STUDY MATERIAL START
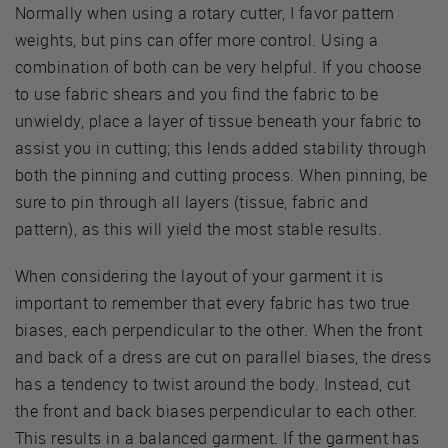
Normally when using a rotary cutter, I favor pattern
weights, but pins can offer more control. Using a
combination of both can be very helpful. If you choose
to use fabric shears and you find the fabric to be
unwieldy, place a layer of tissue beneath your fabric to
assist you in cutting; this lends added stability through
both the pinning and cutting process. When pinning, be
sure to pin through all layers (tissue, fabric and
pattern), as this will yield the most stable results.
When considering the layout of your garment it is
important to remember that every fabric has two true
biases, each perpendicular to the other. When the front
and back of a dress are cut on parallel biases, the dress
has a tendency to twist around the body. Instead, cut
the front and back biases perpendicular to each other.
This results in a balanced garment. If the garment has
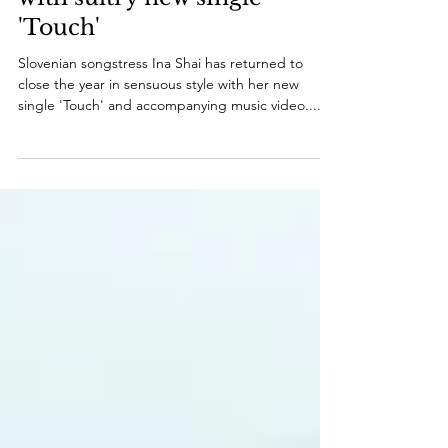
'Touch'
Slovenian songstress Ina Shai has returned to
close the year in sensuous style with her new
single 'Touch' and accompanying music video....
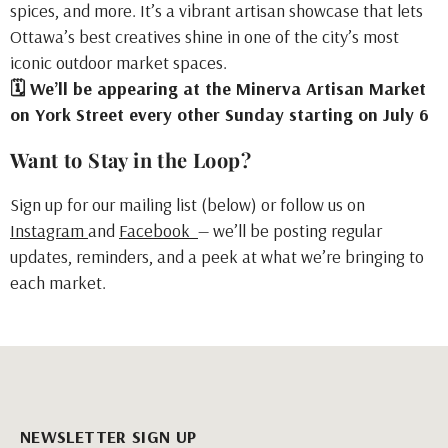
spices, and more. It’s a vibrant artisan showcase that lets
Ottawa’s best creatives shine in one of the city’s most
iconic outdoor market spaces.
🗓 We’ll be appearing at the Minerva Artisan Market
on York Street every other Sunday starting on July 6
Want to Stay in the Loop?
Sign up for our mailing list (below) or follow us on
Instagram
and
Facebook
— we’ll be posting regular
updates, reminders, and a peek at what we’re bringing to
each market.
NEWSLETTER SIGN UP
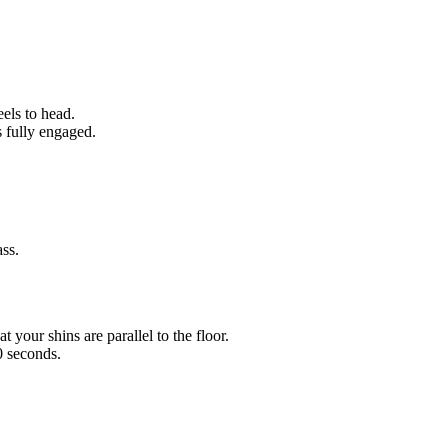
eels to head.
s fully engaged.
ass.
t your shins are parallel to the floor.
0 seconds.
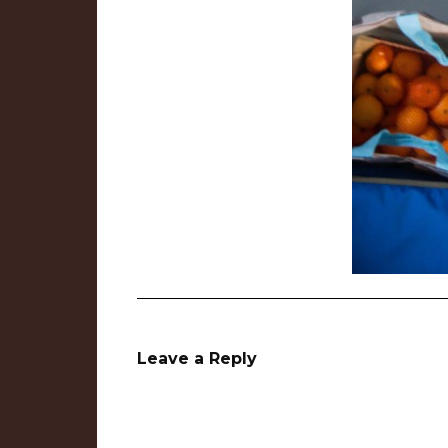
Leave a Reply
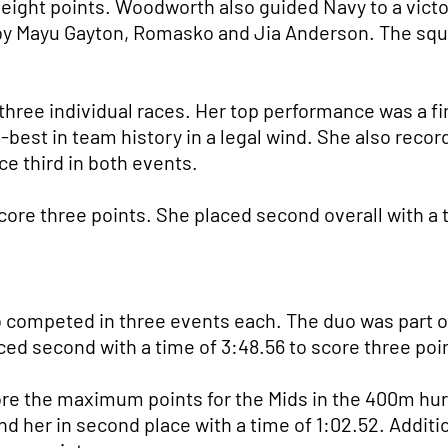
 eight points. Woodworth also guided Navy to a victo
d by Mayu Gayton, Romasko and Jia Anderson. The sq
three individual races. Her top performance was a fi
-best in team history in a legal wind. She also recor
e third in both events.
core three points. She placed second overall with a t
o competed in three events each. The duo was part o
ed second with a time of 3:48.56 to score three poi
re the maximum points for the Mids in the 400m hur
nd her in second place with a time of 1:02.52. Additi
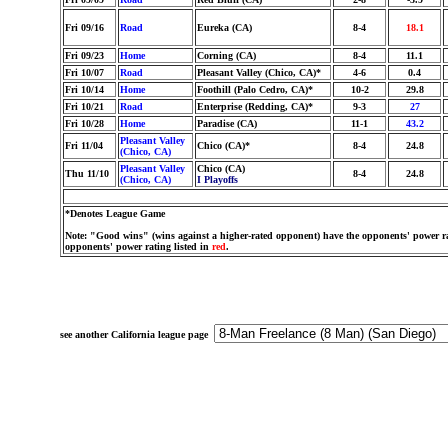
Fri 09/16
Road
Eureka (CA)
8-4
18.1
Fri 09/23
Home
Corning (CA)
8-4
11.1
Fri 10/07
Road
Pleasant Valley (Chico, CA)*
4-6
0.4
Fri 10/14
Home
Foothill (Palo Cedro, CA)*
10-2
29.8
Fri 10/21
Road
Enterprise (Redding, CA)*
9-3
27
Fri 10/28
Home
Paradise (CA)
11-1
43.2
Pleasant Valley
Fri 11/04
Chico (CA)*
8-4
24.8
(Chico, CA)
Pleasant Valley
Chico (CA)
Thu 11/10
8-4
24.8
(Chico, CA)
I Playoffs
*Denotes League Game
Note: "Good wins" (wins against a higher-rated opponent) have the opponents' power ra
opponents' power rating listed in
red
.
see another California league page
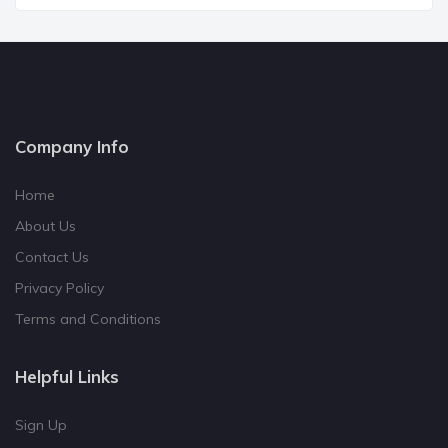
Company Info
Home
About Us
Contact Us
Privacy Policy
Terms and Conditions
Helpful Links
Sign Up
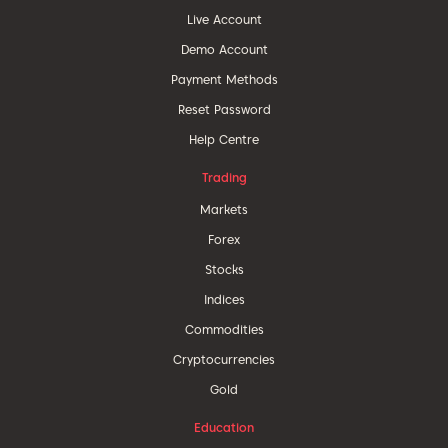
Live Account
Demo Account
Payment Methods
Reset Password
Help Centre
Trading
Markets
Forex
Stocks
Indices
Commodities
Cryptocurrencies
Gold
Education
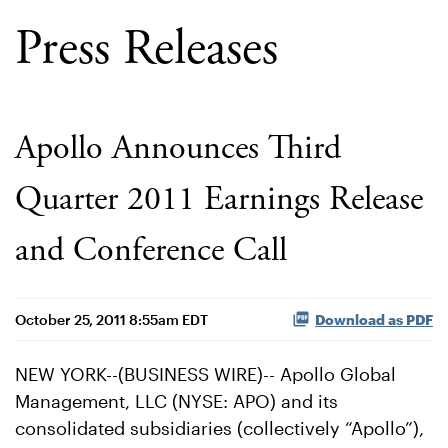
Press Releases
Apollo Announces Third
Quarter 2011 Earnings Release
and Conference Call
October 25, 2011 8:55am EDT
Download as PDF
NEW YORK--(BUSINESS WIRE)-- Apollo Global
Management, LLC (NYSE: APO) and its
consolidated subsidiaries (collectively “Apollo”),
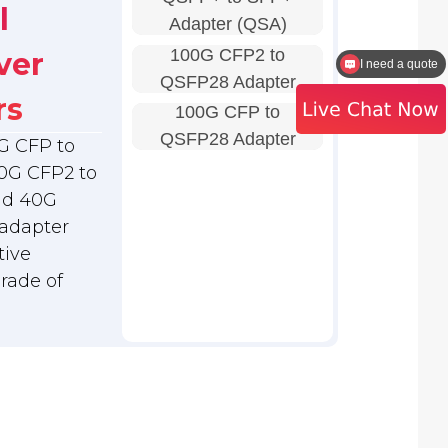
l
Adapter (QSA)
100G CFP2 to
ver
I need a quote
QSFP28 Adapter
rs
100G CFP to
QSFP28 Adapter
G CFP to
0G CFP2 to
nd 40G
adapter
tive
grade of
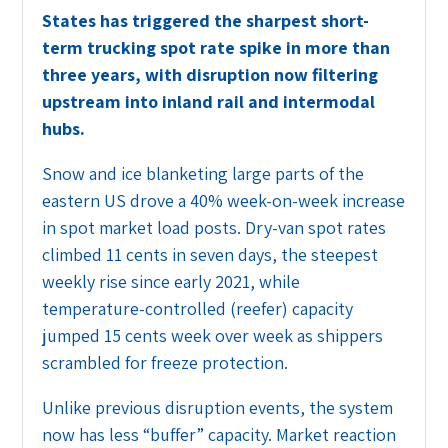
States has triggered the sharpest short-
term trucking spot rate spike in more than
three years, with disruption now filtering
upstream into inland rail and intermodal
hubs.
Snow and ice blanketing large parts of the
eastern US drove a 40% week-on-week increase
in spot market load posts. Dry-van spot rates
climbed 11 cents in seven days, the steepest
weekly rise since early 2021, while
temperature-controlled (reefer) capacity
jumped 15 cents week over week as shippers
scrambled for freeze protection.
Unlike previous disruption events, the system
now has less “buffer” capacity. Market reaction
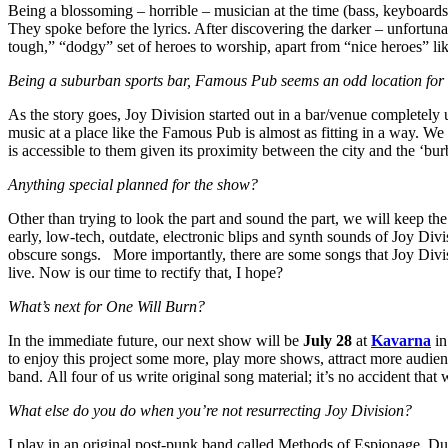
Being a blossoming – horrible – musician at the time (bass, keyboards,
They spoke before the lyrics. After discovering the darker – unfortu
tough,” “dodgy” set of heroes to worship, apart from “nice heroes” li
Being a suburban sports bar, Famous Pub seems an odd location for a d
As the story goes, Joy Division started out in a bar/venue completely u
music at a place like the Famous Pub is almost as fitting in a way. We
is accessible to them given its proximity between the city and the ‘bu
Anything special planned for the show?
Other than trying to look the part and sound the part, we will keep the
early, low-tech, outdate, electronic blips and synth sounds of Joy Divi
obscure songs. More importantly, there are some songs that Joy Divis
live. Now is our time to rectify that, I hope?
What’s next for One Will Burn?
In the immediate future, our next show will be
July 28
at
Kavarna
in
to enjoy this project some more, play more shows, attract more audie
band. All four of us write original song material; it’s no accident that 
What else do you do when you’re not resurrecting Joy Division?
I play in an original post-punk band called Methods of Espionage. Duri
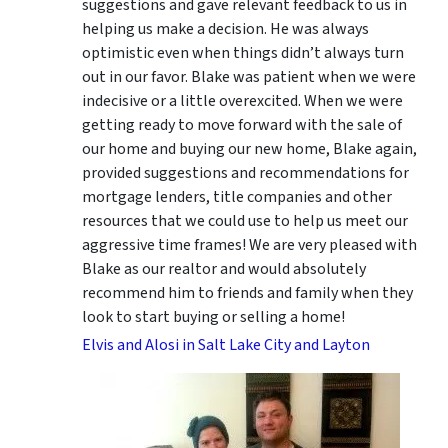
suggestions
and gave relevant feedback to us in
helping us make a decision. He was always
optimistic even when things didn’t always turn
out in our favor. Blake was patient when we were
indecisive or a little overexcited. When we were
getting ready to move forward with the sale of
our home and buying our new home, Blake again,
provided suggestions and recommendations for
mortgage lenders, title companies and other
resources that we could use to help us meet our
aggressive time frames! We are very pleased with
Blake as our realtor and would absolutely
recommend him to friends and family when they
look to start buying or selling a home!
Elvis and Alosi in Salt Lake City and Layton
STUDY MATERIAL END
◆ INSTRUCTIONS FOR THE TASK ◆
The answer should be the full material above, printed exactly, with no pictures in it.

◆ WRITTEN ANSWER ◆
Normally when using a rotary cutter, I favor pattern
weights, but pins can offer more control. Using a
combination of both can be very helpful. If you choose
to use fabric shears and you find the fabric to be
unwieldy, place a layer of tissue beneath your fabric to
assist you in cutting; this lends added stability through
both the pinning and cutting process. When pinning, be
sure to pin through all layers (tissue, fabric and
pattern), as this will yield the most stable results.
When considering the layout of your garment it is
important to remember that every fabric has two true
biases, each perpendicular to the other. When the front
and back of a dress are cut on parallel biases, the dress
has a tendency to twist around the body. Instead, cut
the front and back biases perpendicular to each other.
This results in a balanced garment. If the garment has
'Touch'
Slovenian songstress Ina Shai has returned to
close the year in sensuous style with her new
single 'Touch' and accompanying music video....
spices, and more. It’s a vibrant artisan showcase that lets
Ottawa’s best creatives shine in one of the city’s most
iconic outdoor market spaces.
🗓 We’ll be appearing at the Minerva Artisan Market
on York Street every other Sunday starting on July 6
Want to Stay in the Loop?
Sign up for our mailing list (below) or follow us on
Instagram
and
Facebook
— we’ll be posting regular
updates, reminders, and a peek at what we’re bringing to
each market.
NEWSLETTER SIGN UP
eels to head.
s fully engaged.
ass.
t your shins are parallel to the floor.
0 seconds.
Leave a Reply
 eight points. Woodworth also guided Navy to a victo
d by Mayu Gayton, Romasko and Jia Anderson. The sq
three individual races. Her top performance was a fi
-best in team history in a legal wind. She also recor
e third in both events.
core three points. She placed second overall with a t
o competed in three events each. The duo was part o
ed second with a time of 3:48.56 to score three poi
re the maximum points for the Mids in the 400m hur
nd her in second place with a time of 1:02.52. Additi
Fri 09/16
Road
Eureka (CA)
8-4
18.1
Fri 09/23
Home
Corning (CA)
8-4
11.1
Fri 10/07
Road
Pleasant Valley (Chico, CA)*
4-6
0.4
Fri 10/14
Home
Foothill (Palo Cedro, CA)*
10-2
29.8
Fri 10/21
Road
Enterprise (Redding, CA)*
9-3
27
Fri 10/28
Home
Paradise (CA)
11-1
43.2
Pleasant Valley
Fri 11/04
Chico (CA)*
8-4
24.8
(Chico, CA)
Pleasant Valley
Chico (CA)
Thu 11/10
8-4
24.8
(Chico, CA)
I Playoffs
*Denotes League Game
Note: "Good wins" (wins against a higher-rated opponent) have the opponents' power ra
opponents' power rating listed in
red
.
see another California league page
Company Info
Home
About Us
Contact Us
Privacy Policy
Terms and Conditions
Helpful Links
Sign Up
Live Account
Demo Account
Payment Methods
Reset Password
Help Centre
Trading
Markets
Forex
Stocks
Indices
Commodities
Cryptocurrencies
Gold
Education
Press Releases
Apollo Announces Third
Quarter 2011 Earnings Release
and Conference Call
October 25, 2011 8:55am EDT
Download as PDF
NEW YORK--(BUSINESS WIRE)-- Apollo Global
Management, LLC (NYSE: APO) and its
consolidated subsidiaries (collectively “Apollo”),
l
Adapter (QSA)
100G CFP2 to
ver
I need a quote
QSFP28 Adapter
rs
100G CFP to
QSFP28 Adapter
G CFP to
0G CFP2 to
nd 40G
adapter
tive
grade of
States has triggered the sharpest short-
term trucking spot rate spike in more than
three years, with disruption now filtering
upstream into inland rail and intermodal
hubs.
Snow and ice blanketing large parts of the
eastern US drove a 40% week-on-week increase
in spot market load posts. Dry-van spot rates
climbed 11 cents in seven days, the steepest
weekly rise since early 2021, while
temperature-controlled (reefer) capacity
jumped 15 cents week over week as shippers
scrambled for freeze protection.
Unlike previous disruption events, the system
now has less “buffer” capacity. Market reaction
Being a blossoming – horrible – musician at the time (bass, keyboards,
They spoke before the lyrics. After discovering the darker – unfortu
tough,” “dodgy” set of heroes to worship, apart from “nice heroes” li
Being a suburban sports bar, Famous Pub seems an odd location for a d
As the story goes, Joy Division started out in a bar/venue completely u
music at a place like the Famous Pub is almost as fitting in a way. We
is accessible to them given its proximity between the city and the ‘bu
Anything special planned for the show?
Other than trying to look the part and sound the part, we will keep the
early, low-tech, outdate, electronic blips and synth sounds of Joy Divi
obscure songs. More importantly, there are some songs that Joy Divis
live. Now is our time to rectify that, I hope?
What’s next for One Will Burn?
In the immediate future, our next show will be
July 28
at
Kavarna
in
to enjoy this project some more, play more shows, attract more audie
band. All four of us write original song material; it’s no accident that 
What else do you do when you’re not resurrecting Joy Division?
I play in an original post-punk band called Methods of Espionage. Duri
suggestions
and gave relevant feedback to us in
helping us make a decision. He was always
optimistic even when things didn’t always turn
out in our favor. Blake was patient when we were
indecisive or a little overexcited. When we were
getting ready to move forward with the sale of
our home and buying our new home, Blake again,
provided suggestions and recommendations for
mortgage lenders, title companies and other
resources that we could use to help us meet our
aggressive time frames! We are very pleased with
Blake as our realtor and would absolutely
recommend him to friends and family when they
look to start buying or selling a home!
Elvis and Alosi in Salt Lake City and Layton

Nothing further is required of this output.